Jail a badge of honour for some Aboriginals: report

Mining magnate Andrew Forrest.

Mining magnate and philanthropist Andrew Forrest says jail is a "badge of honour" in some Aboriginal communities after the release of a report showing dismal progress on eradicating indigenous disadvantage.

As Tony Abbott declared the results of the latest Closing the Gap report card "profoundly disappointing", Mr Forrest and Labor called for a target to cut indigenous incarceration rates.

Mr Forrest completed a report for the Prime Minister last year, recommending an overhaul of indigenous training and education programs.

But his boldest proposal was for a "healthy welfare card" for all welfare recipients except aged and veterans pensioners that would ban them spending payments on alcohol or gambling.

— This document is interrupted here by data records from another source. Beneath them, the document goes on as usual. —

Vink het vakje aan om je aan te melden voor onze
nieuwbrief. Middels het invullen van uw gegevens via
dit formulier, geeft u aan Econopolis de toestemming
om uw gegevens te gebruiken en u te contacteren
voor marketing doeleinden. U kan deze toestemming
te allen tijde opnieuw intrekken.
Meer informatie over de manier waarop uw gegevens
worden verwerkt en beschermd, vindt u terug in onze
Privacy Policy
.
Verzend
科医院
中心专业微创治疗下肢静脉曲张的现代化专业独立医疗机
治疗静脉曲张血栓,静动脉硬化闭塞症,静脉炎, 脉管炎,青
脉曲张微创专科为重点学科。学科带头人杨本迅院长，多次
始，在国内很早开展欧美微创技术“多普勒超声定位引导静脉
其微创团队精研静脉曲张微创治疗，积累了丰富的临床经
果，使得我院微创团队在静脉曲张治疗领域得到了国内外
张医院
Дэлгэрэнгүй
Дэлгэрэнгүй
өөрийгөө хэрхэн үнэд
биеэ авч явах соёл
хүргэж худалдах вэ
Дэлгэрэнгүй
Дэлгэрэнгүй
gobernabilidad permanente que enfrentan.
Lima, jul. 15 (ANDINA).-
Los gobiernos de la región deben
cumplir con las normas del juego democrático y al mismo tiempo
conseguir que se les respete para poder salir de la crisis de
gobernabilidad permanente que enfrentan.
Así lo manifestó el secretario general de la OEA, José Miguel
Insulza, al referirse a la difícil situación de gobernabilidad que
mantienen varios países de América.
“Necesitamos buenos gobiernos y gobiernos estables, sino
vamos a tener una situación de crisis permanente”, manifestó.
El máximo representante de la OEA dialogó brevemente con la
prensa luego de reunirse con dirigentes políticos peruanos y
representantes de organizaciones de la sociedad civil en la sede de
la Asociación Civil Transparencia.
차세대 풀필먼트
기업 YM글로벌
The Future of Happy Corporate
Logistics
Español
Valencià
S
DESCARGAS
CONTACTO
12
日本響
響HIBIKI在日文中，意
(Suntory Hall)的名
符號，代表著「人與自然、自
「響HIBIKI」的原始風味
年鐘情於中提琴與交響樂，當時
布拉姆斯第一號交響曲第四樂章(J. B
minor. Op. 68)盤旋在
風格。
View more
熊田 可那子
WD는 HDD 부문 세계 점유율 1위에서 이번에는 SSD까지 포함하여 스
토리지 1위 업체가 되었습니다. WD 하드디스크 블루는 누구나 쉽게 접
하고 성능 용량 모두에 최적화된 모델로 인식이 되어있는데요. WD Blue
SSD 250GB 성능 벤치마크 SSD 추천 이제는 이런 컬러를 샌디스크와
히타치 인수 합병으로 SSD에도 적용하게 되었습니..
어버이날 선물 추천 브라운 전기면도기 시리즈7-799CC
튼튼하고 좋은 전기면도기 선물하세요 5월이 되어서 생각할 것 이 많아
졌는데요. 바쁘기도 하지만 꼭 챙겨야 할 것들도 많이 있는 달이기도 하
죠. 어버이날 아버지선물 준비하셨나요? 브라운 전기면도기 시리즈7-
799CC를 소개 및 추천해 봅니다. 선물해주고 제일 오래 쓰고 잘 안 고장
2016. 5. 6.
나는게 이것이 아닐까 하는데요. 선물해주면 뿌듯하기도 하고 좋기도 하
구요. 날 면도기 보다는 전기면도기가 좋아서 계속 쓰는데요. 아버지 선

He told _The West Australian _ the Government was doing impact studies of his recommendations but warned they must not be cherrypicked.

"Only seismic change to the system will lead to the end of the disparity," Mr Forrest said.

"Rather than chip away at closing the gap, we should be out to end disparity completely."

Mr Forrest said a big indicator of disadvantage that must be addressed was jailing rates, with as many indigenous children locked up as finishing school.

"In some communities it is a badge of honour to go to jail instead of school," he said.

Mr Abbott said this year's report was "profoundly disappointing" because most targets were not on track to be met.

There was no overall improvement in literacy and numeracy since 2008, limited progress on better life expectancy within a generation, less employment since 2008 and a failure to get 95 per cent of indigenous four-year-olds in remote communities enrolled at preschool.

However, halving the gap for child mortality was on track to be met by 2018 as was the 2020 target to boost Year 12 graduations.

Mr Abbott said the Government was already acting on many recommendations in the Forrest report to increase indigenous employment and end truancy.

He indicated the Government was looking at the healthy welfare card, which with better policing would reduce jailing rates.

"If we can make this work, it will ensure that people are spending their money on the kinds of things that will help them rather than the kinds of things that will hurt them," he said.

Opposition Leader Bill Shorten criticised the Government for slashing $500 million for indigenous health, families, domestic violence and legal aid services.

"We are compelled to point out what these cuts mean," he said. "It is not too late to seek to repair the harm."

The comments riled about 10 Government MPs, including WA Liberal Melissa Price.

"It was disrespectful to indigenous people and represented cheap point-scoring," she said.